Funding the unfunded for inclusive growth

Md Shah Jalal | Published: May 11, 2019 21:46:26 | Updated: May 17, 2019 21:17:05

According to the International Monetary Fund (IMF), Bangladesh is the second fastest growing economy in the world with a 7.3 per cent gross domestic product (GDP) growth rate. Bangladesh has also been ranked 41st among the world's largest economies in 2019, by a London-based think-tank. Undoubtedly, infrastructural development has played a vital role in achieving this economic growth. But this infrastructural development does not guarantee solutions to all problems related to socio-economic development. If we think infrastructural development is a run-way for growth engine, then to take off this growth engine we need a propellant. Development of micro or very small business sector could be the propellant. Micro or very small business consists of proprietorship/partnership firms running as small manufacturing units, shopkeepers, fruits/vegetable sellers, truck operators, food-service units, repair shops, machine operators, small industries, artisans, food processors and others, in rural and urban areas.
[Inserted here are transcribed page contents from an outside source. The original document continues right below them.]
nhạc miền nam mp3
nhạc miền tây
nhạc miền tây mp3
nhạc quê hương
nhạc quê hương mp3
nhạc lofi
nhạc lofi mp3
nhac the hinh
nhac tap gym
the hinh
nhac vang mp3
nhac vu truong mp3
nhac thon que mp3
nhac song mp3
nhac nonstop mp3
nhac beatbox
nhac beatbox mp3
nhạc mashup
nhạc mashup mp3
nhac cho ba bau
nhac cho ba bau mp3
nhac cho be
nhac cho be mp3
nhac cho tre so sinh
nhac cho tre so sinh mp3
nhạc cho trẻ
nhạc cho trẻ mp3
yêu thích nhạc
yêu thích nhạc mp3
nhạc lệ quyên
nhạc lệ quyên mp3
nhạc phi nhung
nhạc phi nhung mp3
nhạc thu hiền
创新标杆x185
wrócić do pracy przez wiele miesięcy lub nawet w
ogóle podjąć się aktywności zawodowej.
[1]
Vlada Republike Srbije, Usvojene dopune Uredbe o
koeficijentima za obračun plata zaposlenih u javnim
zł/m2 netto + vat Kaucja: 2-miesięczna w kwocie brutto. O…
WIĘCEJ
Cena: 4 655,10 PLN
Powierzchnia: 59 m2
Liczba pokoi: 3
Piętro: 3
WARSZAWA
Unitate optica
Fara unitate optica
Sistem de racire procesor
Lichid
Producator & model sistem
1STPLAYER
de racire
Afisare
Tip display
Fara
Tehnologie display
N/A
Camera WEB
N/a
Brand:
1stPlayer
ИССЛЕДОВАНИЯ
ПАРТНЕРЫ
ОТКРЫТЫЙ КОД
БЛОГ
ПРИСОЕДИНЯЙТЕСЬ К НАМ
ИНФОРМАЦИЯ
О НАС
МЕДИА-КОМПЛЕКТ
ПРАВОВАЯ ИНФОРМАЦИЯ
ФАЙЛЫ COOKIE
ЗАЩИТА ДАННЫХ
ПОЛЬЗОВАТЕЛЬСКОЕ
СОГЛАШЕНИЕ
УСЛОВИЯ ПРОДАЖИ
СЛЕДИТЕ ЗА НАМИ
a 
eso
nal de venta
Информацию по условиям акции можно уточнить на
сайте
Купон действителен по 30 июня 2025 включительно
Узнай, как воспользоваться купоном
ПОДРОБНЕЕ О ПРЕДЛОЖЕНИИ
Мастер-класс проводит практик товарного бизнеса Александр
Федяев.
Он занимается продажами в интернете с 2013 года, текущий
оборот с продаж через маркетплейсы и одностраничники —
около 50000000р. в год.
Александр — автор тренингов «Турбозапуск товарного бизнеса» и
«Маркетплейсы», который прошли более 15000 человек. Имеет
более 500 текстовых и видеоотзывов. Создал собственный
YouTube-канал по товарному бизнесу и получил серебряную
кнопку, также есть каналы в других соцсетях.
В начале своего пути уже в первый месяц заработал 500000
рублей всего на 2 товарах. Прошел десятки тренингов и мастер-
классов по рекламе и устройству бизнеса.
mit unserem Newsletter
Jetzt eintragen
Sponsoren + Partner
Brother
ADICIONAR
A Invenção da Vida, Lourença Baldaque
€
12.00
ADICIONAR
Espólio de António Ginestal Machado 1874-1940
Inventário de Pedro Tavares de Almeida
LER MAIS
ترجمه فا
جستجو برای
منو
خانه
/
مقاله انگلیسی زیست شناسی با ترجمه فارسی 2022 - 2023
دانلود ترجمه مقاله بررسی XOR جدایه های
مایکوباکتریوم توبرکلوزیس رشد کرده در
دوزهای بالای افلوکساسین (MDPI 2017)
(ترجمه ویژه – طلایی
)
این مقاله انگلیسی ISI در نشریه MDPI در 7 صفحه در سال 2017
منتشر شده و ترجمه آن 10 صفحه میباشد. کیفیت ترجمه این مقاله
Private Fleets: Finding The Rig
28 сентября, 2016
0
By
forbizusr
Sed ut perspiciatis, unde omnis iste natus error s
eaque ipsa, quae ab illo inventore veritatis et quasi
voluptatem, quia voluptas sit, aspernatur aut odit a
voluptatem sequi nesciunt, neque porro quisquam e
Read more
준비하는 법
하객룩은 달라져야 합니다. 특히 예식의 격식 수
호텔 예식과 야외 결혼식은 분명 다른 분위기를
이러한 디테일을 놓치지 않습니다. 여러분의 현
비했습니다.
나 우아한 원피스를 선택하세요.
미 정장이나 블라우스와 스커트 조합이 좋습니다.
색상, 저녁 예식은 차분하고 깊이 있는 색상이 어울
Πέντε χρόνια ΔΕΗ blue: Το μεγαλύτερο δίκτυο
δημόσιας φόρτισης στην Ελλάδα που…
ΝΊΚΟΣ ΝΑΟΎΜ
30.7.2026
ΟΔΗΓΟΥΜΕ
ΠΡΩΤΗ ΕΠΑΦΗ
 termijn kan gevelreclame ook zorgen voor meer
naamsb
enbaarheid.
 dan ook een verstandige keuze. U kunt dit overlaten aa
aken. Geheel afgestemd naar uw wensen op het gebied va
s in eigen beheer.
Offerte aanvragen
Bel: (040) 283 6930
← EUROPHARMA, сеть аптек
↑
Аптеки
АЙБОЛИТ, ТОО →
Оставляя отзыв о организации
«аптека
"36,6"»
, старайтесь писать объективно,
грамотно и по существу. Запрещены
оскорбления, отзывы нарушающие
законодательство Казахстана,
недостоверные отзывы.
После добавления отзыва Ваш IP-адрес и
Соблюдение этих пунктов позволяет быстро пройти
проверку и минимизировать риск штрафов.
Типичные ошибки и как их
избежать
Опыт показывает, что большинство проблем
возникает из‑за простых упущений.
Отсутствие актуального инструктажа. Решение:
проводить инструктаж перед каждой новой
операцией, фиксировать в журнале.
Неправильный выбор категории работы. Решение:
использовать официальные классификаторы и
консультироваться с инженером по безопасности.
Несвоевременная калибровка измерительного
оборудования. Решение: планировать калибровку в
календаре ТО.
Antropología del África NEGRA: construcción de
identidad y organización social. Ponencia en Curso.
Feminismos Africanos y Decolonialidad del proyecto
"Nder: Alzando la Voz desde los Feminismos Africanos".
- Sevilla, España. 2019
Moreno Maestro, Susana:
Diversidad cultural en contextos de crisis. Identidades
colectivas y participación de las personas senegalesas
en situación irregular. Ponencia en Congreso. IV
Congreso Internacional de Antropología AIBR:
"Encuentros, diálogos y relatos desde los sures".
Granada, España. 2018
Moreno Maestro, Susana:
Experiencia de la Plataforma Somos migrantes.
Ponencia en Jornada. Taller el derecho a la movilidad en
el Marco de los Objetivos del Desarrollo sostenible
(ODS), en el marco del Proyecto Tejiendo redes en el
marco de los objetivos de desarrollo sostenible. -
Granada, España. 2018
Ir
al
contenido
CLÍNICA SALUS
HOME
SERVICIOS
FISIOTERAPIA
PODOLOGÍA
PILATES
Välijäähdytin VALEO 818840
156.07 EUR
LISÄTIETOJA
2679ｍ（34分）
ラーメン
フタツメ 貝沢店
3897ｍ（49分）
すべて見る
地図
In any developing economy, micro or very small businesses provide lion's share of the job market. In a country like Bangladesh having a demographic dividend, the development of this informal business sector would be a panacea for socio-economic development. This informal business sector is truly vast because more than 90 per cent of total business entities in Bangladesh fall under this sector. These micro business entities are economically active in enormous ways in manufacturing, services, and trading. Unquestionably, they are the largest contributors to GDP and largest employment generators. So, this informal business sector plays a significant role in socio-economic development and poverty eradication. As micro or very small business entities are mostly disorganised or informal, they are generally unfunded. That means access to finance or dearth of credit is one of the major problems faced by this sector. Though some micro-finance institutions are providing funds to micro or very small businesses, the rate of interest is too high. Also funding flows from other informal channels known as private creditors or mahajans to this sector at high interest rate. Though they are supposed to pay off debt obligations accrued from the loan provided by micro-finance institutions and other informal channels from profits they made, in reality they need to pay off the debt obligations from their equity portion which makes expansion process of the business entities rather slow. And to our dismay, high cost of fund sometimes leads to negative business growth and for several cases shutdown of business operation.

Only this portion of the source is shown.